Hi, I’m James, one of the cofounders of Mura. We’re a seed-stage startup automating billing for commercial HVAC service providers, and over the past year, we’ve learned a lot about what it takes to build reliable AI products at scale.
This article is about how we built our evaluation system - a tool we call BOLT. It’s become critical infrastructure for how we ship improvements, migrate between models, and maintain accuracy as we grow.
When we started looking for guidance on building evals, we found surprisingly little written down, even though every AI team we talked to was building something similar. I hope sharing our approach helps other engineering teams think through their eval strategy.
Introduction
Mura is a seed-stage startup helping commercial HVAC providers get paid faster, without hiring more back-office staff. We turn messy, real-world inputs (emails, PDFs, photos, work orders) into structured data with AI and orchestration, then present suggestions with a clear, streamlined UX for our user to approve. In short: let AI do the work; let humans approve.
Mura’s Invoice Review Tool - The right panel shows static job context.
The left shows Mura’s suggested fields. Users can override anything before submission.
A critical internal metric is accuracy: the percentage of fields we make accurate suggestions for. The fewer mistakes Mura makes, the quicker our customers are able to get their work done, and the higher ROI they get from the product.
Early on, testing changes to prompts or prompting flows was painfully slow - each iteration took 10-20 minutes to evaluate, meaning a handful of prompt experiments could burn hours. Worse, even after testing what we thought were the important edge cases, we’d still hit parsing errors in production or get reports of unexpected behavior changes from customers.
From this experience, we realized we needed a fast, repeatable way to measure accuracy across customers, products, and model versions.
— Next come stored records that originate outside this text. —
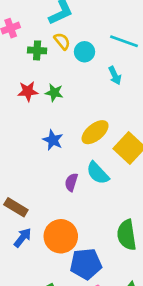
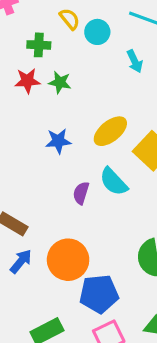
green cross: (37, 50) -> (39, 45), moved
blue star: (53, 140) -> (58, 141), turned -30

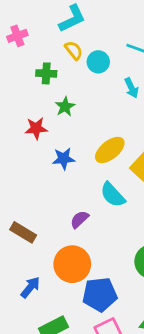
red star: (27, 81) -> (36, 128), moved
green star: (60, 82) -> (65, 107), turned 30
purple semicircle: (81, 193) -> (79, 219), moved, turned 30
blue arrow: (21, 261) -> (30, 287), moved

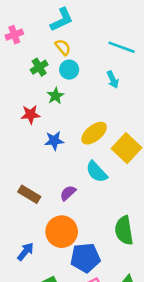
cyan circle: (98, 62) -> (69, 70), moved
green cross: (46, 73) -> (39, 67), turned -35
brown rectangle: (23, 232) -> (29, 194), moved

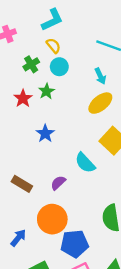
red star: (30, 114) -> (23, 98), moved, turned -30
yellow ellipse: (94, 133) -> (100, 103), moved
blue star: (54, 141) -> (45, 134), turned -30

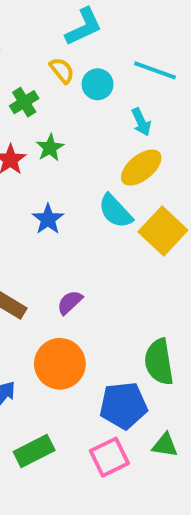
cyan L-shape: (52, 20) -> (84, 27), moved
cyan circle: (59, 67) -> (98, 84), moved
cyan semicircle: (85, 163) -> (115, 211), moved
blue pentagon: (75, 244) -> (123, 405), moved

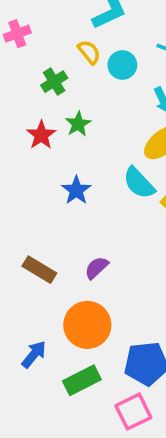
green rectangle: (34, 451) -> (82, 380), moved

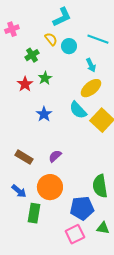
blue arrow: (34, 354) -> (19, 191), moved, turned 91
green rectangle: (82, 380) -> (34, 213), moved, turned -54

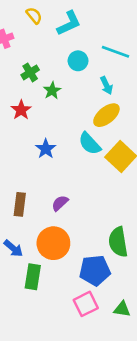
yellow semicircle: (51, 39) -> (34, 16), moved
green star: (45, 78) -> (52, 91), moved
brown rectangle: (24, 157) -> (20, 204), turned 66
green triangle: (103, 228) -> (122, 309), moved

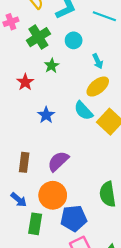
cyan line: (116, 52) -> (104, 16), moved
green cross: (30, 72) -> (38, 37), moved, size x1.5
purple semicircle: (60, 203) -> (58, 161), size x1.5
blue pentagon: (95, 270) -> (74, 218), moved

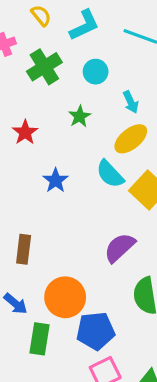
green star: (52, 66) -> (80, 116), moved
purple semicircle: (58, 161) -> (120, 248), moved

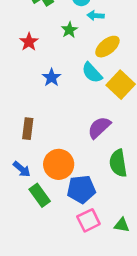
cyan arrow: (131, 102) -> (96, 16), moved, turned 119
green rectangle: (40, 339) -> (40, 195), turned -45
Off-the-shelf “eval” tools alone don’t fit our data model or workflows, and most teams we spoke with had rolled their own. So we built BOLT (which stands for Benchmarking Outputs for LLM Testing, and pays homage to our longstanding sales tradition of playing Thunderstruck before every sales call). Since rolling out BOLT, we’ve been able to quickly and confidently improve accuracy and save costs.
Why Evals
While AI is progressing rapidly, the teams that win will be the ones that are able to quickly and safely stay on the cutting edge of progress. Great eval tools make this possible. Here’s what we needed BOLT to enable:
Model Upgrades: When a new model comes out, test that model across hundreds of use cases, understand if the new model does better or worse, and make confident migration decisions.
Customer fine-tuning: When a new customer is launched, run 10-20 test cases through Mura to make sure that the outputs look good, and re-run if we need to make custom prompt changes for that customer.
System Rearchitectures: We expect our systems to evolve from “Constrained Agents” (deterministic code calling LLMs) to “Flexible Agents” (agents given tools and context to solve problems themselves) (h/t Rahul Sengottuvelu). BOLT needs to be resilient to fundamental changes in how our systems operate.
Core Requirements
Given these goals, unit tests for prompts wouldn’t cut it. They’re valuable, but we’re constantly evolving how prompts work together as models improve. We needed to test at a higher abstraction level - evaluating end-to-end processing outputs on a field-by-field basis.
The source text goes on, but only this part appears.